Everyone loves a good train wreck is my best guess. It was hilarious in the moment, then again I was watching the Waypoint stream of it so also getting Austin, Danika and Natalie's reaction to it was part of the insanity of the moment. Jason Schreier wrote an article about leaked EA PR docs for several games including the one the Josef is working on that included a line to the effect that Josef is great as a personality, but watch out for potential controversy. EA might have failed to heed their own advice to avoid what happened. Sucks for Geoff, but that segment was off the rails 30 seconds in and then went on for a further 3 minutes before cutting to the trailer. This was hopefully an important educational moment for Geoff as far as how to handle a guest like that going forward.

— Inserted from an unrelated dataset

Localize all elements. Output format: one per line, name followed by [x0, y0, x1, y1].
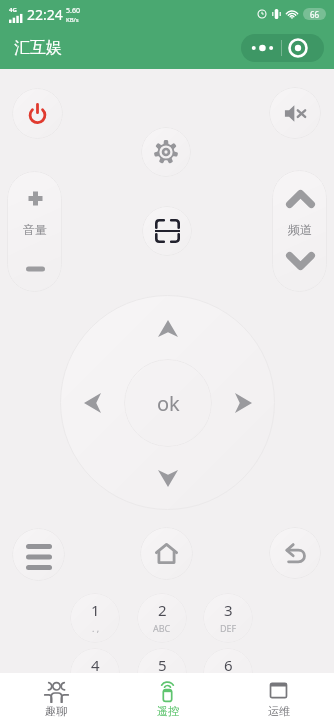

As for the quality of The Game Awards, I don't think it's improved all that much with respect to other award events or even other events in the games industry. I mean the first Game Awards had the Schick Hydrobot for crying out loud. This is still an event where at least half of it's nearly 3 hour running time is devoted to ads and game announcements like this is an E3 press conference. Then you have several of the awards noted upon as an aside when one of the winners goes up on stage but not given the same appreciation or time for the winners of those specific awards. Compare this to other industry awards shows like the Game Developers Choice and IGF awards during GDC or the video game BAFTA's and there is a world of difference with regards to how it's run and what it's celebrating. For all intents and purposes, The Game Awards is a media event and not an awards show. The closest it comes to having an honest developer focused moment is the industry icon award and that is quickly subsumed and summarily lost in the torrent of ads and announcements.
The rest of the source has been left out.